Los administrados podemos entender que parte de esa misión tiene que ver con las funciones que le ha encomendado la Constitución en su artículo 98, que se refiere al control de la legalidad de los actos de la Administración y a la revisión de la contabilidad general de la Nación, entre otras, y similares funciones que le encomienda la Ley 10.336 y sus modificaciones. Es posible que en esas áreas, el Contralor haya encontrado actos de corrupción, relacionados, por ejemplo, con los fraudes en Carabineros y otros de especial gravedad.

Sin embargo, hay dos materias en las que ha ido muy lejos, una de ellas ya resuelta por la Corte de Apelaciones y la Corte Suprema, como es la relativa al caso de la subcontralora, donde su actuación de removerla del cargo sin un proceso previo fue considerada arbitraria e ilegal. Para un funcionario de la investidura del contralor, esas sentencias han debido ser muy duras y dolorosas, especialmente porque lo arbitrario implica algo caprichoso y carente de razón, y lo ilegal es un actuar contrario a la ley, que es precisamente por la que debe velar.

La segunda materia es la relativa a los permisos de construcción, donde, a través de sucesivos dictámenes, el contralor ha venido minando poco a poco el principio de certeza jurídica, generando un verdadero caos a nivel de direcciones de obras municipales y proyectos con aprobaciones previas o en curso, con gran daño patrimonial. Se han afectado derechos adquiridos y, desde luego, la buena fe que el administrado deposita en el Estado que aprueba sus proyectos y que no ha actuado con dolo ni engaño.

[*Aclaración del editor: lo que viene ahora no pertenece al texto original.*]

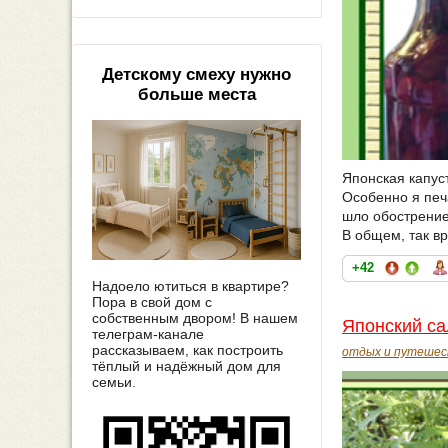
Детскому смеху нужно
больше места
Японская капус
Особенно я печ
шло обострение,
В общем, так вр
+42
Надоело ютиться в квартире?
Пора в свой дом с
собственным двором! В нашем
Японский са
телеграм-канале
рассказываем, как построить
отдых и путешес
тёплый и надёжный дом для
семьи.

Lo que tienen en común el caso de la subcontralora y los permisos de edificación es que ambos surgen de actos de interpretación de la ley que realiza el contralor, sin tener facultades para ello. En doctrina administrativa, se trata de desviaciones de poder.

Es tal la cantidad de casos involucrados en materia constructiva, que resulta absurdo que la solución sea judicializarlos todos, y en cada uno de ellos haya que esperar una resolución de las cortes, que determinen que el actuar del contralor fue arbitrario e ilegal. La pregunta de fondo es si nuestro ordenamiento jurídico ofrece algún remedio suficiente para poner atajo a estos excesos y que no ocurra -como en las Isapres- en que se suman centenas o miles de recursos individuales.

Probablemente, el señor contralor reflexionará sobre estos temas y sopesará si en sus decisiones administrativas ha existido un sesgo interpretativo más ideológico que técnico. De ser esto cierto, inevitablemente la paralización arbitraria de la actividad constructiva se politizará por el daño que causa al desarrollo económico del país.